Re: Habanalabs Open-Source TPC LLVM compiler and SynapseAI Core library

From: Daniel Vetter
Date: Thu Oct 28 2021 - 03:38:31 EST


On Wed, Oct 27, 2021 at 8:53 AM Oded Gabbay <ogabbay@xxxxxxxxxx> wrote:
>
> On Fri, Sep 10, 2021 at 10:58 AM Greg Kroah-Hartman
> <gregkh@xxxxxxxxxxxxxxxxxxx> wrote:
> >
> > On Fri, Sep 10, 2021 at 10:26:56AM +0300, Oded Gabbay wrote:
> > > Hi Greg,
> > >
> > > Following our conversations a couple of months ago, I'm happy to tell you that
> > > Habanalabs has open-sourced its TPC (Tensor Processing Core) LLVM compiler,
> > > which is a fork of the LLVM open-source project.
> > >
> > > The project can be found on Habanalabs GitHub website at:
> > > https://github.com/HabanaAI/tpc_llvm
> > >
> > > There is a companion guide on how to write TPC kernels at:
> > > https://docs.habana.ai/en/latest/TPC_User_Guide/TPC_User_Guide.html
> >
> > That's great news, thanks for pushing for this and releasing it all!
> >
> > greg k-h
>
> Hi Greg,
> I would like to update that yesterday AWS launched new EC2 instances
> powered by the Gaudi accelerators. It is now in general availability,
> and anyone can launch an instance with those devices.
> Therefore, one can now take the upstream driver, hl-thunk, tpc llvm
> compiler and SynapseAI core and execute compute kernels on the Gaudi
> devices. I have verified this to be working with the driver in kernel
> 5.15-rc6.

Nice!

Now that the llvm part is open, any plans to upstream that? Years ago
when amd upstreamed their backend there was the hope that llvm would
grow some competent support for gpu style accelerator isa, but since
for years now amd's the only backend that ever was merged it's stuck
in a chicken-egg situation of upstream llvm complaining why amd
backend has all these special requirements. And other accel backends
(at least the gpu-style simd ones) not having a good path to upstream
llvm since a lot of the infrastructure and understanding isn't there.

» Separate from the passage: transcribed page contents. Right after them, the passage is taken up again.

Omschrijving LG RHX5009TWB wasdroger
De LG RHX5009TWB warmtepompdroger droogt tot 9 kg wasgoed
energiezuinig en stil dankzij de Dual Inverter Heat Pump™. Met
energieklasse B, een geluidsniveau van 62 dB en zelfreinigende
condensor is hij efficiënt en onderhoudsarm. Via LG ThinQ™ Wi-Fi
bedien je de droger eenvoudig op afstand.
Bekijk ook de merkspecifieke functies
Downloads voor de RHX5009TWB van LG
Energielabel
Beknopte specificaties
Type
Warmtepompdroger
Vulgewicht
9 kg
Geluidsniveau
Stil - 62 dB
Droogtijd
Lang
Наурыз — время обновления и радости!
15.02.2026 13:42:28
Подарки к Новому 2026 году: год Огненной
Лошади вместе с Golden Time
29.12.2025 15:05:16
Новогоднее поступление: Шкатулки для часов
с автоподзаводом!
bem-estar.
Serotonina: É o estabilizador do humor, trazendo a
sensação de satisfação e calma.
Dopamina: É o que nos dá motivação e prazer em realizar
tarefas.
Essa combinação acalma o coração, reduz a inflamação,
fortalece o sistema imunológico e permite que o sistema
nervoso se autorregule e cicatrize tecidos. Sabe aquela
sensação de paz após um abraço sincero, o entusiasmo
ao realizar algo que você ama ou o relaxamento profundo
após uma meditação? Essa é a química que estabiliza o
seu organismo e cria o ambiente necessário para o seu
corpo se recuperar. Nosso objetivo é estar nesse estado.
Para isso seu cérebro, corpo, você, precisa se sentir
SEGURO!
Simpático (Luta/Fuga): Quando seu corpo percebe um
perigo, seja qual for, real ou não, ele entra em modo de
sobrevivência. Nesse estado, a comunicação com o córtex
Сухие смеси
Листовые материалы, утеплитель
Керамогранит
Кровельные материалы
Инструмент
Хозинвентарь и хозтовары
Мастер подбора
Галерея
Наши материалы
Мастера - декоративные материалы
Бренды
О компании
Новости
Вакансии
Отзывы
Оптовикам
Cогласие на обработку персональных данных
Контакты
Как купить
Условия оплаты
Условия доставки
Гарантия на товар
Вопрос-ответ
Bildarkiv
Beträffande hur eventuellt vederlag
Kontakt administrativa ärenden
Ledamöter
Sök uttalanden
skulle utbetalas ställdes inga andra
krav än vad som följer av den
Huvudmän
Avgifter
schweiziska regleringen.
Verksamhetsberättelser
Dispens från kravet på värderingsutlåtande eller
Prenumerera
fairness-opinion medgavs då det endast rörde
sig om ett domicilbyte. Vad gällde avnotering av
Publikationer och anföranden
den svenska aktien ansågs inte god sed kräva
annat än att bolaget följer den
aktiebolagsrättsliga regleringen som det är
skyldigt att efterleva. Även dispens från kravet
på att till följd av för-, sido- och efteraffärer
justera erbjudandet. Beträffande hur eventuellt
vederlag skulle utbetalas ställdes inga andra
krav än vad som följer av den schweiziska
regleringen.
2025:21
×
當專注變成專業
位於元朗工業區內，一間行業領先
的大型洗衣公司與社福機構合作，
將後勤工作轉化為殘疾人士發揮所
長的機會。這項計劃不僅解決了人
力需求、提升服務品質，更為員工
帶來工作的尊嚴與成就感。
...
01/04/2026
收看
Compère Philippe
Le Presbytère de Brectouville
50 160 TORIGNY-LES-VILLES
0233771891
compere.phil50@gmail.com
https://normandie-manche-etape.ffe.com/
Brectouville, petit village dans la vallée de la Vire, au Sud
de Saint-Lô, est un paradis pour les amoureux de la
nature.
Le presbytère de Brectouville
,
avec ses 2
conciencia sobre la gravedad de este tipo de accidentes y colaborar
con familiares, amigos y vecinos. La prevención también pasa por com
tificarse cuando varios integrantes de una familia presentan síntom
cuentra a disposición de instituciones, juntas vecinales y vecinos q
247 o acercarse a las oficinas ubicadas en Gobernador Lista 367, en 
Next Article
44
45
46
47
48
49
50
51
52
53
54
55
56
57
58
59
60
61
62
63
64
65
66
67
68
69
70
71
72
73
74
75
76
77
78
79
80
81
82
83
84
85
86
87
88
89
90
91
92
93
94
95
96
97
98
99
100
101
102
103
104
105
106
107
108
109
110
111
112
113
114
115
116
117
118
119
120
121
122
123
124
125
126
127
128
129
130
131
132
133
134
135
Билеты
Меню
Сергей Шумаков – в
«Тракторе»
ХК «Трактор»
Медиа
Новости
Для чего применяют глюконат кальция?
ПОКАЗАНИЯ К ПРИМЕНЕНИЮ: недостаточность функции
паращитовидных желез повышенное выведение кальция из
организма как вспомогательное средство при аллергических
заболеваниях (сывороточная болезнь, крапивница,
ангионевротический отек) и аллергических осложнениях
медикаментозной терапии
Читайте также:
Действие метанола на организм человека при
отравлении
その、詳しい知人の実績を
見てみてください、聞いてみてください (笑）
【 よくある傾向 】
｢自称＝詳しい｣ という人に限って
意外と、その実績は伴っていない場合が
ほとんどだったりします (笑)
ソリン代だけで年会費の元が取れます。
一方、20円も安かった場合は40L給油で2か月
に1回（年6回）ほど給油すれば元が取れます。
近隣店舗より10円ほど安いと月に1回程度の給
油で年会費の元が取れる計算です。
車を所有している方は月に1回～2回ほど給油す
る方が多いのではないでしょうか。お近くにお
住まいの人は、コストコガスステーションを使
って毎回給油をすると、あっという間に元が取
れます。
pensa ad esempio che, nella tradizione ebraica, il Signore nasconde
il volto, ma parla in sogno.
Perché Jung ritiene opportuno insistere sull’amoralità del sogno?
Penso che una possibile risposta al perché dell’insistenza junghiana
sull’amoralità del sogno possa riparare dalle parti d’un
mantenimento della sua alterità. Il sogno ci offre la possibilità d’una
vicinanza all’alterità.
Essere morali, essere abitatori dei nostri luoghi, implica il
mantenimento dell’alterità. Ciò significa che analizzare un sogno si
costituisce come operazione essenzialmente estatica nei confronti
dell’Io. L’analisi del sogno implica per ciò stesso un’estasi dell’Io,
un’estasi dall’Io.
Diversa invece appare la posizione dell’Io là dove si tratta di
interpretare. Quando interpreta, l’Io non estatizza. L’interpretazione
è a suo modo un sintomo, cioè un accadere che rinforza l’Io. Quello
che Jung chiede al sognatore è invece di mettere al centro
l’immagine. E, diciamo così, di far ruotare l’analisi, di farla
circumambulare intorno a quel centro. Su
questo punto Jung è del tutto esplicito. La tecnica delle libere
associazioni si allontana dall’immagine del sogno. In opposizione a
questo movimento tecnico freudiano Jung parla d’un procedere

Getting a 2nd accel backend into upstream llvm would be a huge step
towards fixing this mess. As far as I know the only other open accel
backend based on llvm is intel's igc (for intel gpus), and that one is
such a massive fork that's been out of upstream llvm for so long that
it's not going to land anytime soon, if ever (in it's current form at
least).

Once we do have an accel backend in upstream llvm we can finally start
building a real stack here I think, so whomever is first will win
quite some advantage I think.

Cheers, Daniel

> We are still missing the networking parts, but I hope to start
> upstreaming them in the next coming months.
>
> Thanks,
> Oded



--
Daniel Vetter
Software Engineer, Intel Corporation
http://blog.ffwll.ch